The count of lines with the string "Теплоотдача" in the material is all that should be returned.

***** Dataset entries

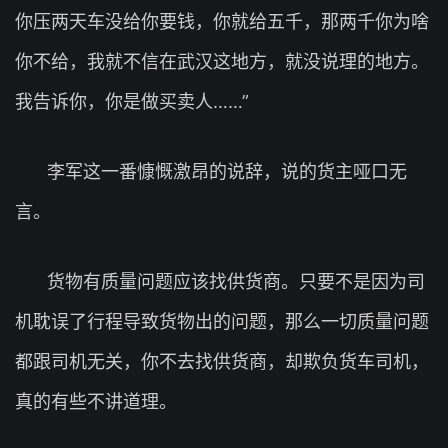
你压两天车没给你要钱，你就给五千，那两千你为啥
你不给，我就不信在武汉这地方，就没说理的地方。
我告诉你，你是做买卖人……”
李军这一番慷慨激昂的说辞，说的货主哑口无
言。
货物有质量问题应该找供货商。只要不是因为司
机耽误了行程导致货物出的问题，那么一切质量问题
都跟司机无关，你不去找供货商，却欺负货车司机，
真的有些不讲道理。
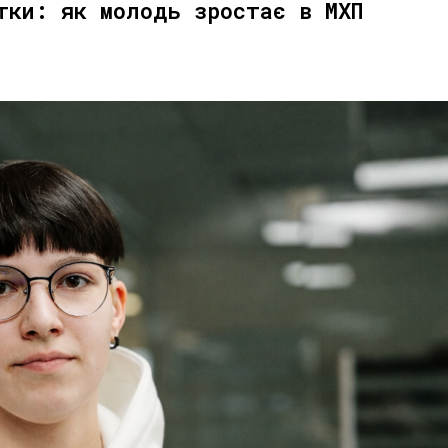
тки: як молодь зростає в МХП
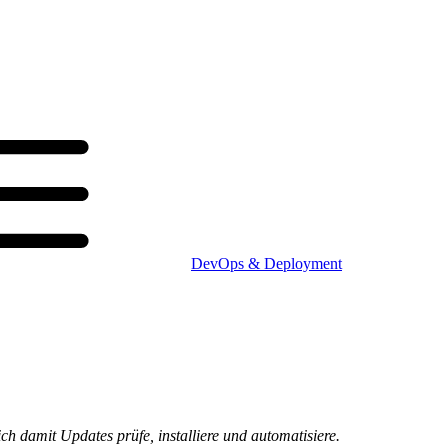
DevOps & Deployment
h damit Updates prüfe, installiere und automatisiere.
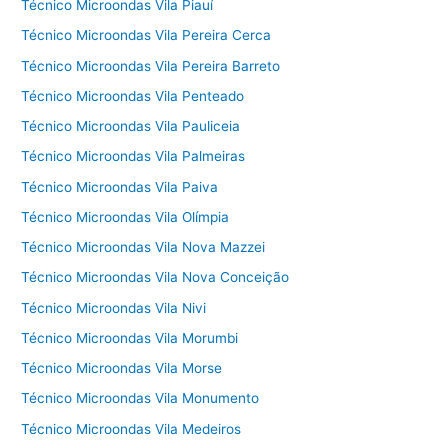
Técnico Microondas Vila Piauí
Técnico Microondas Vila Pereira Cerca
Técnico Microondas Vila Pereira Barreto
Técnico Microondas Vila Penteado
Técnico Microondas Vila Pauliceia
Técnico Microondas Vila Palmeiras
Técnico Microondas Vila Paiva
Técnico Microondas Vila Olímpia
Técnico Microondas Vila Nova Mazzei
Técnico Microondas Vila Nova Conceição
Técnico Microondas Vila Nivi
Técnico Microondas Vila Morumbi
Técnico Microondas Vila Morse
Técnico Microondas Vila Monumento
Técnico Microondas Vila Medeiros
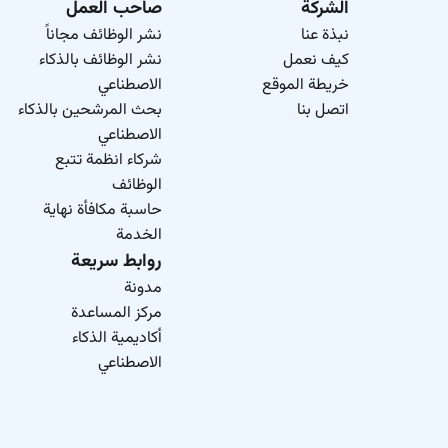
الشركة
صاحب العمل
نبذة عنا
نشر الوظائف مجاناً
كيف نعمل
نشر الوظائف بالذكاء
خريطة الموقع
الاصطناعي
اتصل بنا
بحث المرشحين بالذكاء
الاصطناعي
شركاء انظمة تتبع
الوظائف
حاسبة مكافأة نهاية
الخدمة
روابط سريعة
مدونة
مركز المساعدة
أكاديمية الذكاء
الاصطناعي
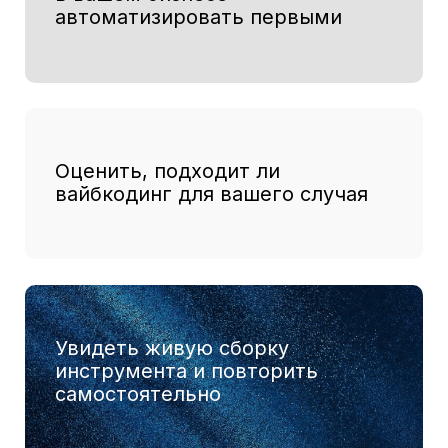
Отправить форму
ПРИСОЕДИНЯЙТЕСЬ
К НАМ
Главная
По вопросам:
bs@mipt.ru
Программы
Консультация в
телеграм:
Лаборатории
@bs_mipt
Новости
+7 (498) 713-92-03
События
141701, Московская обл.,
Контакты
г. Долгопрудный,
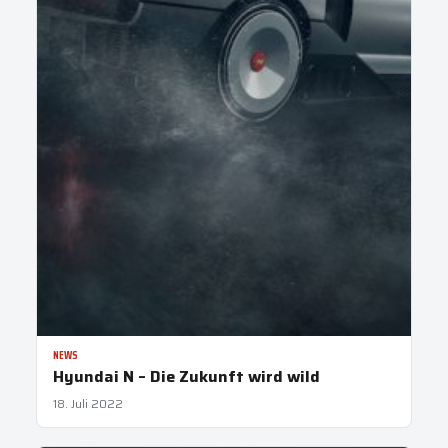
NEWS
Hyundai N – Die Zukunft wird wild
18. Juli 2022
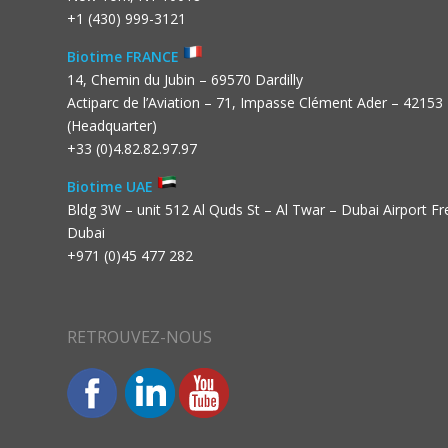
+1 (430) 999-3121
Biotime FRANCE
14, Chemin du Jubin – 69570 Dardilly
Actiparc de l’Aviation – 71, Impasse Clément Ader – 42153
(Headquarter)
+33 (0)4.82.82.97.97
Biotime UAE
Bldg 3W – unit 512 Al Quds St – Al Twar – Dubai Airport F
Dubai
+971 (0)45 477 282
RETROUVEZ-NOUS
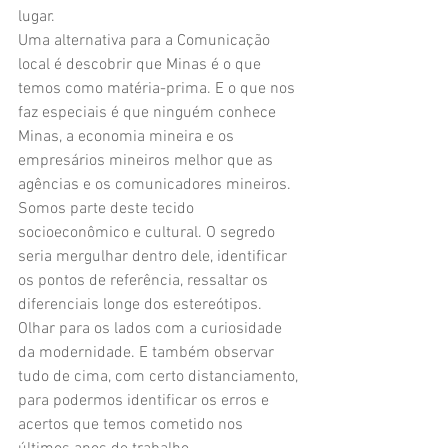
lugar. 
Uma alternativa para a Comunicação 
local é descobrir que Minas é o que 
temos como matéria-prima. E o que nos 
faz especiais é que ninguém conhece 
Minas, a economia mineira e os 
empresários mineiros melhor que as 
agências e os comunicadores mineiros. 
Somos parte deste tecido 
socioeconômico e cultural. O segredo 
seria mergulhar dentro dele, identificar 
os pontos de referência, ressaltar os 
diferenciais longe dos estereótipos. 
Olhar para os lados com a curiosidade 
da modernidade. E também observar 
tudo de cima, com certo distanciamento, 
para podermos identificar os erros e 
acertos que temos cometido nos 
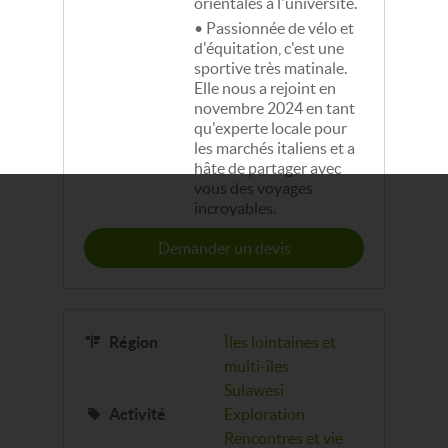
orientales à l'université.
Passionnée de vélo et
d'équitation, c'est une
sportive très matinale.
Elle nous a rejoint en
novembre 2024 en tant
qu'experte locale pour
les marchés italiens et a
hâte de partager avec
vous des voyages
incroyables.
Demander un devis
Région
Îles lointaines et
multi-îles
Sulawesi
Activité
Exploration
Rencontres et vie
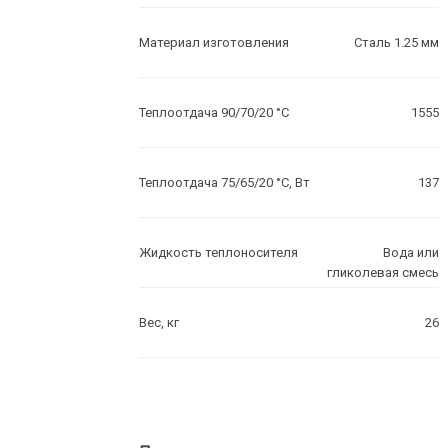
Материал изготовления
Сталь 1.25 мм
Теплоотдача 90/70/20 °C
1555
Теплоотдача 75/65/20 °C, Вт
137
Жидкость теплоносителя
Вода или
гликолевая смесь
Вес, кг
26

**********

- [Solution for this exercise] 2